Socialismo e liberdade não cabem na mesma frase
Por Renata Barreto
É comum ouvirmos por aí as palavras socialismo e liberdade na mesma frase, até em slogan de certo partido de esquerda brasileiro, tal como fossem complementares e desejáveis por aqueles que gostariam de implementar um sistema socialista. Acontece, caros leitores, que é impossível associar as duas coisas.
Uma coisa que poderão notar em meus textos é serem pautados por uma chamada à realidade, de forma que possamos parar de nos enganar com armadilhas tão óbvias. Tal como muitos faziam quando a crise que vivemos hoje batia à porta ou tantos outros que acham que é possível viver de otimismo sem entender o que de fato é necessário. Muitos são os que tentam adequar a realidade ao modelo que enxergam como ideal, quando na verdade o oposto devia ser feito. Sabe aquela história da fábula da cama de Procusto, onde ele cortava as pernas de quem não cabia na cama de ferro de sua hospedaria? Basicamente é a mesma coisa que fazem na tentativa de encaixar o modelo do socialismo com liberdade. Como é impossível de um caber no outro, cortam suas pernas. Vamos por partes.
A primeira coisa que devemos entender aqui é o que de fato é o socialismo. Esse modelo prega que os meios de produção e propriedades sejam coletivizados, ou seja, na verdade ninguém seria dono de absolutamente nada, exceto o Estado, de forma que este pudesse definir para onde iria o investimento, como as coisas devem ser feitas e controlar todo o sistema. Os que defendem esse modelo alegam que assim haveria menos desigualdade e menos pobreza. Aí que está! Desigualdade não é um problema, desde que não haja pobreza. Além disso, colocar todo mundo sob o mesmo escopo elimina a essência individual de cada pessoa, retira dela seus dons naturais e a transfere para um mundo em que apenas o coletivo importa. E qual o problema disso? Chegaremos lá.
Um conceito muito importante de microeconomia que serve para tudo é o de utilidade marginal. Basicamente, este conceito diz que cada coisa, cada produto, cada serviço, tem uma utilidade diferente para cada pessoa diferente, fazendo com que essas pessoas atribuam um “preço” diferente para elas. Podemos colocar o trabalho sob esta análise também, já que sempre vai existir uma pessoa mais preguiçosa, para a qual o trabalho tem menos importância do que passar o dia inteiro dormindo e, sempre vai ter a pessoa que, ao contrário do primeiro, gosta de produzir e se sentir útil, tendo como motivação a recompensa, que geralmente é o dinheiro (o preço do trabalho) e também o de construir alguma coisa. A utilidade marginal do trabalho é totalmente diferente para o sujeito A e o sujeito B e, portanto, colocar ambos sob o mesmo regime e querer que tenham as mesmas recompensas, fatalmente dará errado. O socialismo anula o ser humano em suas potências e, ao ignorar nossa natureza, cria uma sociedade artificial e doente.

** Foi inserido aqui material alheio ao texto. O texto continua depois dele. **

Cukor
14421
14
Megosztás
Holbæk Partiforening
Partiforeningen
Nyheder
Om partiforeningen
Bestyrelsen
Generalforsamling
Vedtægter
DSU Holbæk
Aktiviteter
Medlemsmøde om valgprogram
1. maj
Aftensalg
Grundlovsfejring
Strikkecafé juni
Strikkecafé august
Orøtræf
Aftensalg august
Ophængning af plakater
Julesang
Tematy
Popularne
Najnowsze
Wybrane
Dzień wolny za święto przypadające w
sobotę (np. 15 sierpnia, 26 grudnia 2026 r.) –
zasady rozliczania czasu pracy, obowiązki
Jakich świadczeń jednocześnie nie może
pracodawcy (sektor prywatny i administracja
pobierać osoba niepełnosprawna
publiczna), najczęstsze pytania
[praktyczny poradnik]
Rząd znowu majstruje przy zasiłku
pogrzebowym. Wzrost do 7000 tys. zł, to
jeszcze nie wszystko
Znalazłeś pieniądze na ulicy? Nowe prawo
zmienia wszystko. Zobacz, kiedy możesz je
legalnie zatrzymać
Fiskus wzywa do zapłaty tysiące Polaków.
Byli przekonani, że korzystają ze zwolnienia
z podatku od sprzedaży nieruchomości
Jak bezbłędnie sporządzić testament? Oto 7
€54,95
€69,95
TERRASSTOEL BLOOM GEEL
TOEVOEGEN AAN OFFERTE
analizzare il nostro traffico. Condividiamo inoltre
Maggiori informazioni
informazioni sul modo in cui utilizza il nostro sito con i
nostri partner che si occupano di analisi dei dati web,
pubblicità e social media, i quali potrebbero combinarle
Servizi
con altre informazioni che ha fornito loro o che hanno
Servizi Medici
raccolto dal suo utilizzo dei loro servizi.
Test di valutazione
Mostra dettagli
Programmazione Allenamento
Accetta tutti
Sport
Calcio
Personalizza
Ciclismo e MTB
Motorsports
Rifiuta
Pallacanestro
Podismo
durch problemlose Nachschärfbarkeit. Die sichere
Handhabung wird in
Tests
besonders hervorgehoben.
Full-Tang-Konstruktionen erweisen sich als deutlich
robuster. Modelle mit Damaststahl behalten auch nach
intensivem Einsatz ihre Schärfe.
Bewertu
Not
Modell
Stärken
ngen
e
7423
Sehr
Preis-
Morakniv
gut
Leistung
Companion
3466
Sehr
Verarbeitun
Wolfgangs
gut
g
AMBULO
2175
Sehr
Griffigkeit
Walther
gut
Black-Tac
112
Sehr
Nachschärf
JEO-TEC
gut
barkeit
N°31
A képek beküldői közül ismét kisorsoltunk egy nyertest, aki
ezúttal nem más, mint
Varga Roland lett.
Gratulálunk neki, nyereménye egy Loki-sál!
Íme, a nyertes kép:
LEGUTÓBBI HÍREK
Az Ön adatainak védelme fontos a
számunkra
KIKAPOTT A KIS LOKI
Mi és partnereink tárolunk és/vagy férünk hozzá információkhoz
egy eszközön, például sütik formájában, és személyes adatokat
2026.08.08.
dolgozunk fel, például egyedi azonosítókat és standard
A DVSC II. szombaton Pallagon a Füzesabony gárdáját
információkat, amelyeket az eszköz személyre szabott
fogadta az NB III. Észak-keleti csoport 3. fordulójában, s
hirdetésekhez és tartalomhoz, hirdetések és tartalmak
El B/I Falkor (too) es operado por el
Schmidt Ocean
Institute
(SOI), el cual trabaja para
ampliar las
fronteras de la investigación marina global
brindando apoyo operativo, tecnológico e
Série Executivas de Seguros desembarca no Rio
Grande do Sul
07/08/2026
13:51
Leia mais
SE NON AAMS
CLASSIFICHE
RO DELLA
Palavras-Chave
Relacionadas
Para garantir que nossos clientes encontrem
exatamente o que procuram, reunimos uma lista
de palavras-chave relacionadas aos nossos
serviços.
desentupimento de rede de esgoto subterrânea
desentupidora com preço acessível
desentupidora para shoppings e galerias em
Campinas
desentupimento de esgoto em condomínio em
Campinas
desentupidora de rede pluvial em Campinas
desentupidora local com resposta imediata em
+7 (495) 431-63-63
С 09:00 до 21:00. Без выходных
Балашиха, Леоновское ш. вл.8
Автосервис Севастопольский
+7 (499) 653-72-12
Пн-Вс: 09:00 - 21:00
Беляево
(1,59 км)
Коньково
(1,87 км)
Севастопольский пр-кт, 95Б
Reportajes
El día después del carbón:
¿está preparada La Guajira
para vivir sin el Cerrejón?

No capitalismo, justamente pela propriedade privada ser garantida, ou seja, o capital é de alguém e há liberdade de trocas, existe uma real formação de preços através da oferta e demanda, refletindo as preferências dos consumidores e esse capital empreendido será direcionado de acordo com essas preferências. Como no socialismo os preços não são definidos pelo mercado para bens e serviços, não dá para conhecer a fundo a situação real e ter uma estratégia razoável, criando uma realidade artificial. Possivelmente haverá problemas e dispêndios desnecessários que não serão corrigidos, o Estado inchado beneficia apenas os que estão dentro dele, além do grande problema de, pelo fato de as empresas serem de monopólio estatal e não terem lucro como objetivo, diminui muito a eficiência da produção. Num sistema capitalista, é de interesse particular que a empresa obtenha lucro, senão não há motivos para a existência da mesma e, com isso, sempre haverá melhorias em todos os âmbitos, procurando suprimir os gargalos e ineficiências, desenvolvendo novas tecnologias, criando soluções, entre outras coisas. A diferença crucial entre os dois sistemas está na produção do que a sociedade quer e não do que o Estado julga que a sociedade quer, sem de fato levar em consideração o desejo desta. Veja o caso de Cuba, com muitos médicos e problema de abastecimento de alimentos, por exemplo. Quem definiu essas prioridades?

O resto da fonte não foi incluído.